Besoin de contractualisation

« La mise en œuvre plus large des lois Egalim (chaînage des contrats, non-négociabilité de la matière première agricole) nécessite au préalable d’avoir un recours plus systématique à la contractualisation entre les acteurs économiques qu’il convient donc d’inciter », résume la note.

Parmi les autres défauts des négociations commerciales, les députés pointent la hausse des importations de produits agricoles étrangers, notamment internes au marché européen, affecté à la restauration hors domicile (RHD).

Contrairement aux autres pays de l’Union européenne, les organisations de producteurs ne sont pas assez fortes pour « inverser le rapport de force », observent les députés. Si les filières, particulièrement en bovins lait et viande, estiment que les coûts de production, doivent « être intégrés de façon prépondérante dans les formules de prix », la DGCCRF alerte sur le risque d’un alignement des prix contraire au droit de la concurrence.

Évolution du cadre législatif

La note porte plusieurs propositions d’évolution de la loi.

Afin d’éviter que les industriels négocient avec la grande distribution avant de le faire avec les producteurs, la mission propose la création d’une date butoir en amont avant le 1er novembre. Les députés soulignent que les industriels interrogés y sont « globalement opposés », mais la date butoir amont permettrait que « les industriels aient intérêt à trouver un compromis avec les producteurs avant le début des négociations ».

Pour accompagner les producteurs indépendants, la mission suggère d’assouplir les règles relatives à la proposition de contrat émanant du producteur, restreinte aux « éléments clés » (prix déterminé ou formule de prix, volume, durée du contrat, nature et qualité du produit). Ce serait alors au premier acheteur de fournir aux agriculteurs une proposition de contrat complète.

Faisant suite aux entretiens, les députés affirment la nécessité pour les filières d’une meilleure organisation. Cela pourrait passer par une « aide financière aux organisations de producteurs ou aux producteurs adhérents », proposent-ils, sans en préciser les modalités pratiques.

Pour protéger l’origine France, « les députés [auteurs de la note, NDLR] étaient sensibles à ce que les revalorisations de prix affectent bien les matières premières agricoles provenant des exploitations françaises » lors des révisions de prix en cours d’année.

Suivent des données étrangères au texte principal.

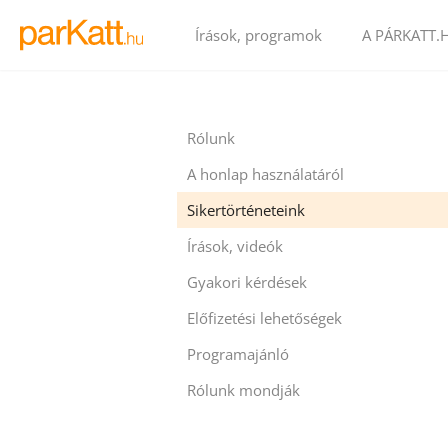
Írások, programok
A PÁRKATT.
Rólunk
A honlap használatáról
Sikertörténeteink
Írások, videók
Gyakori kérdések
Előfizetési lehetőségek
Programajánló
Rólunk mondják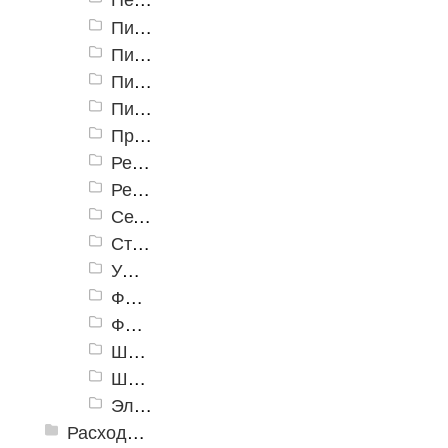
Пилы сабельные
Пилы торцовочные
Пилы цепные
Пилы циркулярные
Принадлежности к электроинструменту
Резчики по бетону
Реноваторы
Сетевые шуруповерты
Степлеры и ножницы
УШМ (болгарки)
Фены
Фрезеры
Шлифовальные машины
Штроборезы
Электрорубанки
Расходные инструменты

Une éventuelle loi réformant Egalim dépendra du portrait de l’Assemblée à l’issue des législatives. Mais tous les partis entendent mener une politique active en matière de prix rémunérateurs, étudiant tantôt des « prix minimums » (Nouveau Front populaire et RN), s’appuyant sur des prix fixés par filière (Ensemble, majorité présidentielle) ou en indexant sur les coûts de production (LR).